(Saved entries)
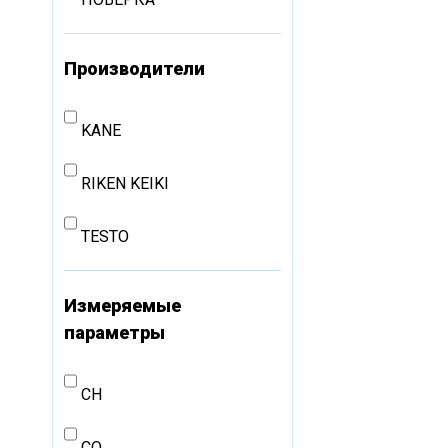
Производители
KANE
RIKEN KEIKI
TESTO
Измеряемые
параметры
CH
CO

* [What you have to do]
The task requires that every line above be transcribed exactly, without the images.

* [Solution to the exercise]
Производители
KANE
RIKEN KEIKI
TESTO
Измеряемые
параметры
CH
CO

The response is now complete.